**WORK TO COMPLETE:**
Search the data for the word "office" and copy out every line that has it.

(Data items)
-----

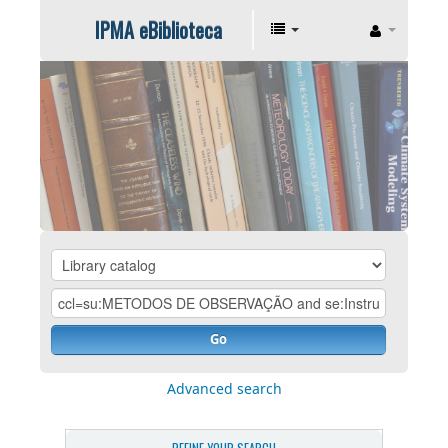
IPMA eBiblioteca
Go
Advanced search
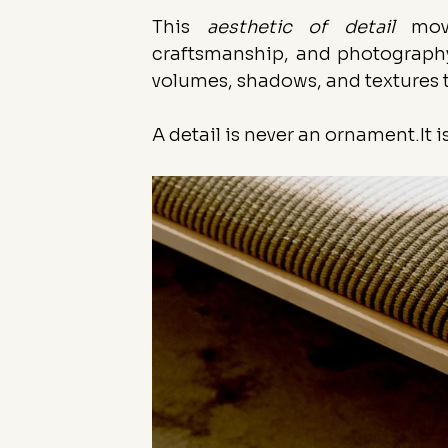
This 
aesthetic of detail
 move
craftsmanship, and photography.
volumes, shadows, and textures 
A detail is never an 
ornament.It
 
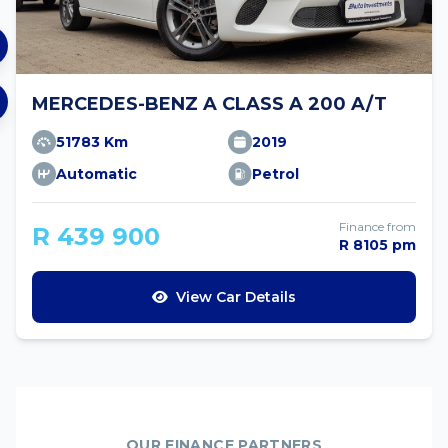
MERCEDES-BENZ A CLASS A 200 A/T
51783 Km
2019
Automatic
Petrol
Finance from
R 439 900
R 8105 pm
View Car Details
OUR FINANCE PARTNERS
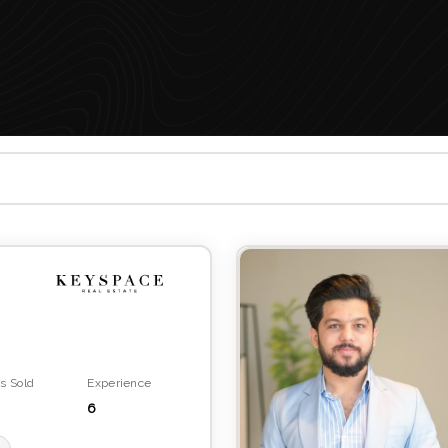
s Sold
Experience
6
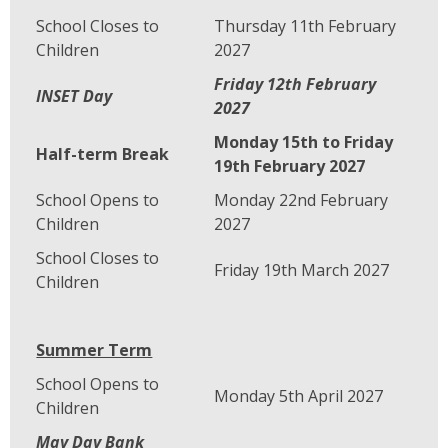
School Closes to
Thursday 11th February
Children
2027
Friday 12th February
INSET Day
2027
Monday 15th to Friday
Half-term Break
19th February 2027
School Opens to
Monday 22nd February
Children
2027
School Closes to
Friday 19th March 2027
Children
Summer Term
School Opens to
Monday 5th April 2027
Children
May Day Bank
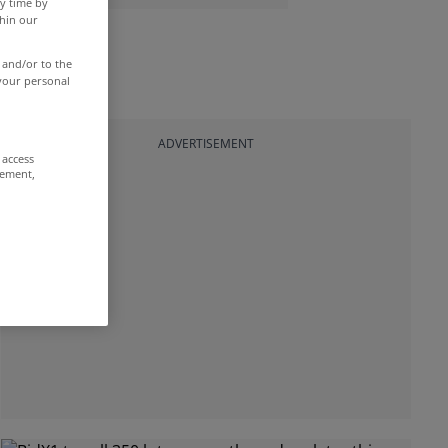
y time by
thin our
 and/or to the
 your personal
ADVERTISEMENT
 access
rement,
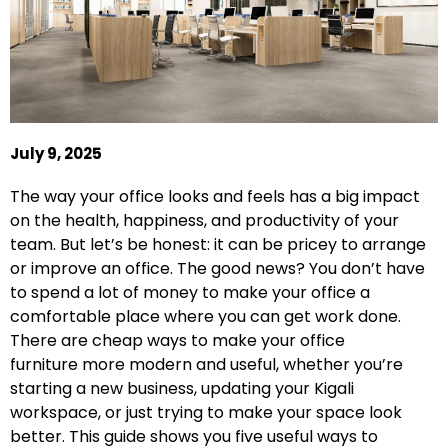
July 9, 2025
The way your office looks and feels has a big impact
on the health, happiness, and productivity of your
team. But let’s be honest: it can be pricey to arrange
or improve an office. The good news? You don’t have
to spend a lot of money to make your office a
comfortable place where you can get work done.
There are cheap ways to make your office
furniture
more modern and useful, whether you’re
starting a new business, updating your Kigali
workspace, or just trying to make your space look
better. This guide shows you five useful ways to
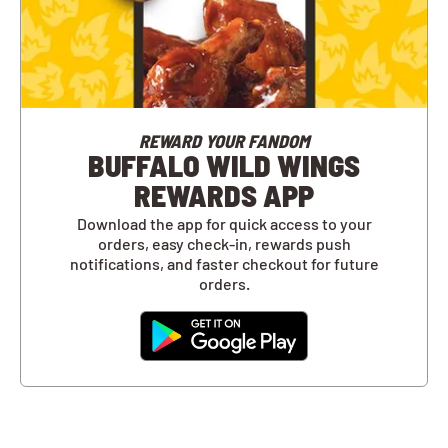
REWARD YOUR FANDOM
BUFFALO WILD WINGS
REWARDS APP
Download the app for quick access to your
orders, easy check-in, rewards push
notifications, and faster checkout for future
orders.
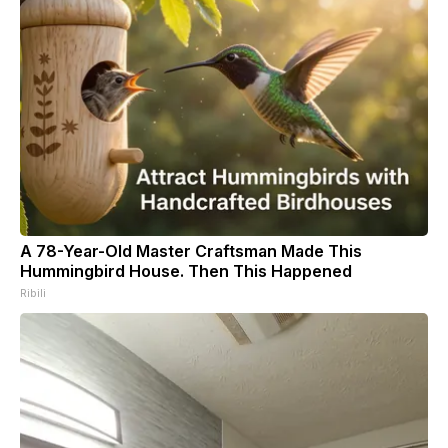
A 78-Year-Old Master Craftsman Made This
Hummingbird House. Then This Happened
Ribili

-----

**RESULT OF THE EXERCISE:**
The way your office looks and feels has a big impact
or improve an office. The good news? You don’t have
to spend a lot of money to make your office a
There are cheap ways to make your office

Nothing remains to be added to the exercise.